When we arrived to his apartment, it was confirmed that it wasn’t a drink we were after. We had both switched to water hours before and the only thing he had to drink was cheap whiskey.

“I can’t drink that straight,” I said.

“Well, we can mix it with milk or pink lemonade. Your choice.”

“Yum. Milk and whiskey.”

He poured himself a shot of whiskey and mixed mine with pink lemonade. I can’t report what that mixture tasted like because before I took a sip, we were tangled up on the couch. I do remember being embarrassed because my sandals had cut indented stripes across the tops of my swollen feet. But after the shoes came off, the clothes quickly followed, making me forget about my puffy feet. By the time we made it to the bedroom, a trail of clothes following us, I said, “I wasn’t expecting this.”
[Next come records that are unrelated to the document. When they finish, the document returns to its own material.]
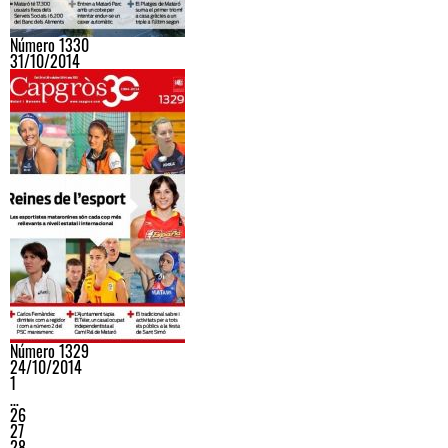
Número 1330
31/10/2014
Número 1329
24/10/2014
1
…
26
27
28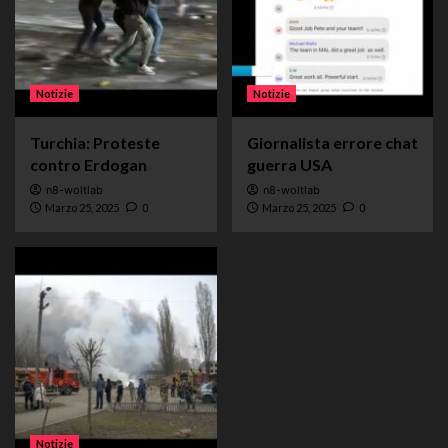
Notizie
Notizie
Turchia: Proteste
Giornalista errore chat
contro Erdogan
guerra USA
n8-woltlab
n8-woltlab
Marzo 25, 2025
0
Marzo 25, 2025
0
Notizie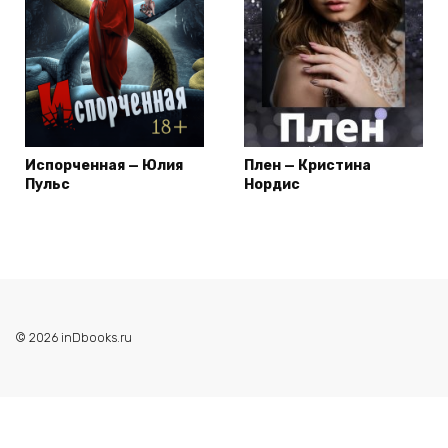
Испорченная — Юлия
Плен — Кристина
Пульс
Нордис
© 2026 inDbooks.ru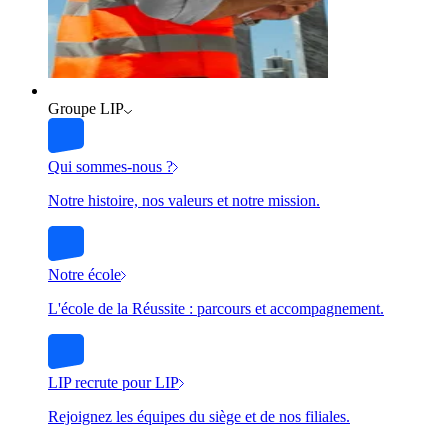
Groupe LIP
Qui sommes-nous ?
Notre histoire, nos valeurs et notre mission.
Notre école
L'école de la Réussite : parcours et accompagnement.
LIP recrute pour LIP
Rejoignez les équipes du siège et de nos filiales.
This, of course, was a lie.

In bed, he told me he had been a pastor, a virgin until 29. Then he said, “I can’t stop touching you.” Then he switched to Spanish, and I had no idea what he was saying. And I loved the not knowing.

I loved the lie more than the truth.

We would stay up all night, tangled in his sweaty bed sheets, the streetlamps, the barred windows casting shadows like teeth.

Then the blare of the taxi through dawn rain. “There’s still time,” he said, reaching for me as I rose from the mattress on the floor.

“No,” I said. “The taxi’s already here.” I gathered my things, dressed in the dark. The rain was a yellow spray in the taxi’s headlights. The streets were beginning to fill with the madrugadas, early morning workers.

There is no word in English for madrugada — that time between midnight and dawn, the gray nearly. He followed me barefoot into the street, kissed my cheek, handed me my bag, and I said, “hasta,” meaning soon. Hasta meaning I won’t see you again.